ABOUT THIS TASK: Could you transcribe every record below exactly, leaving out any pictures?

*** Opening of DATA SUPPLIED ***

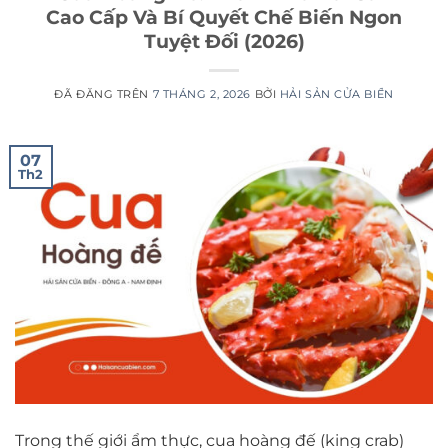
Cao Cấp Và Bí Quyết Chế Biến Ngon
Tuyệt Đối (2026)
ĐÃ ĐĂNG TRÊN
7 THÁNG 2, 2026
BỞI
HẢI SẢN CỬA BIỂN
07
Th2
Trong thế giới ẩm thực, cua hoàng đế (king crab)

*** Close of DATA SUPPLIED ***

RESULT OF THE TASK:
Cao Cấp Và Bí Quyết Chế Biến Ngon
Tuyệt Đối (2026)
ĐÃ ĐĂNG TRÊN
7 THÁNG 2, 2026
BỞI
HẢI SẢN CỬA BIỂN
07
Th2
Trong thế giới ẩm thực, cua hoàng đế (king crab)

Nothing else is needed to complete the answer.